I would like to focus on the overall school system and the malaise that can be taken right back to academisation and this Government’s ideological approach to academies...
Academies, which were originally designed to introduce a degree of competition and choice for parents, have become a system in which there is no more local oversight and scrutiny. It has therefore become incredibly difficult to get to the bottom of the funding problem. Eight years ago, school oversight was done by the local authority. In my authority of Bath and North East Somerset, the council’s schools management budget was just under £1.8 million. That paid for the director of schools and the school support officers for all 78 schools in the borough.
I too am a board member of one of my local academy trusts. The oversight provided through the local education authority, the overview and scrutiny committee in the council and the direct accountability of local councillors. was better than what the boards can do. (This was in response to an intervention by Thomas Tugendhat, Conservative MP for Tonbridge and Malling)
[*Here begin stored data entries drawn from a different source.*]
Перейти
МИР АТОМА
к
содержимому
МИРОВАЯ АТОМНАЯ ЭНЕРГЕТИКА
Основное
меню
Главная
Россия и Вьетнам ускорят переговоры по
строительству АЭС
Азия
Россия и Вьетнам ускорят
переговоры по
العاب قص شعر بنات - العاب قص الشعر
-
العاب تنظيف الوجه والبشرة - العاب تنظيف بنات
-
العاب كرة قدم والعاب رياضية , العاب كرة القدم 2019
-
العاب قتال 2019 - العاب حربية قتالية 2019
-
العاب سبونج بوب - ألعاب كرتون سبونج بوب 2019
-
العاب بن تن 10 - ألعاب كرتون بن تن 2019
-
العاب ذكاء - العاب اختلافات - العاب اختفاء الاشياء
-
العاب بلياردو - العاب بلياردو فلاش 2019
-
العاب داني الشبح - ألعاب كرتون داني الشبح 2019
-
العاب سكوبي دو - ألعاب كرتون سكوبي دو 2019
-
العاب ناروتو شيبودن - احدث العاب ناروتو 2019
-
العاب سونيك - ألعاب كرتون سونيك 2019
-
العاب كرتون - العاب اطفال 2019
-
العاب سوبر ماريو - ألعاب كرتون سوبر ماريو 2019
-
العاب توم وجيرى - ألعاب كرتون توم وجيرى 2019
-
Bath now has 10 multi-academy trusts. That is 10 management structures, 10 chief executives on similar pay to the LEA director of education and 10 lots of support staff. Additionally, we have the new regional schools commissioner and their staff, which is another chunk of overheads.
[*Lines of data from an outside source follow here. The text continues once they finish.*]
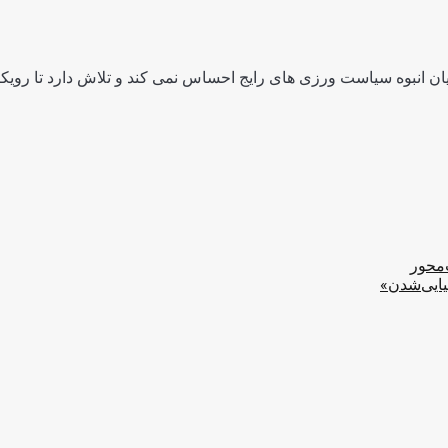
ن انبوه سیاست ورزی های رایج احساس نمی کند و تلاش دارد تا رویکرد
‌محور
یایی‌شدن»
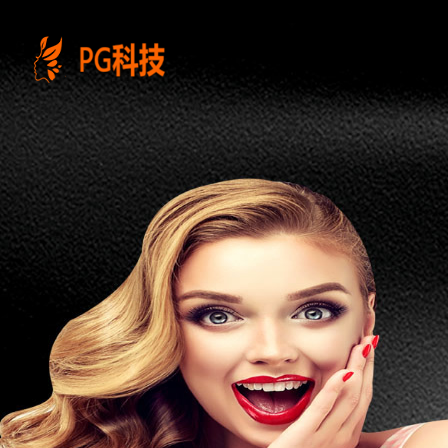
PG
电
子
控
股
有
限
公
司-
云
南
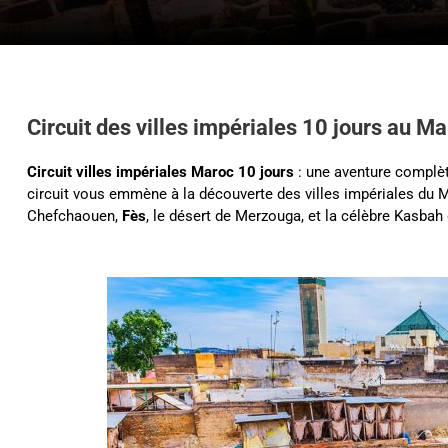
Circuit des villes impériales 10 jours au M
Circuit villes impériales Maroc 10 jours
: une aventure complète
circuit vous emmène à la découverte des villes impériales du
Chefchaouen,
Fès
, le désert de Merzouga, et la célèbre Kasbah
Education funding in Bath has dropped by 8.8%, or £414 a pupil, over the past seven years. The Education Secretary said that good teachers, not management structures, create good teaching, but in our 2019 education system, where national trusts and commissioners support regional trusts and commissioners, far too little funding reaches individual schools, let alone individual teachers and students. Here in Parliament we must ask how such management structures enrich and add value to our children’s education. If money is paying for management at the expense of teachers, we should know about it.
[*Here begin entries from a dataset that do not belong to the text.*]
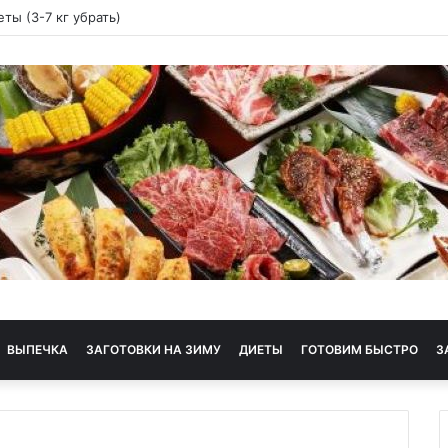
диета
ВЫПЕЧКА
ЗАГОТОВКИ НА ЗИМУ
ДИЕТЫ
ГОТОВИМ БЫСТРО
З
We should have transparency about where education money goes in Bath and elsewhere. Ten years ago there was, with schools under the oversight of the local authority and councillors on the governing bodies; there were local overview and scrutiny committees and councillors were answerable to the community and parents. That is no longer the case. Local accountability has been replaced by multi-academy trusts accountable to Whitehall. Often they operate over several local authority areas, and that is a problem.
Multi-academy trusts provide excellent education, but so do local authority schools. If academies cost more to provide the same education, we should know about it. Where are the comparative figures? I have tried to find out how we can compare what happened in 2010 with what happens now, but that is difficult because we do not have local figures anymore and multi-academy trusts can keep the figures to themselves. If they cost more, we should know about it. Our children’s education matters. If the changes introduced over the past 10 years cost extra in management and overheads at the same time as per pupil funding has fallen by 8.8% in Bath, let us be open and talk about it. Let us have fair comparisons and find solutions to ensure that funding goes to the frontline and to our young people, not to the management of a fragmented system.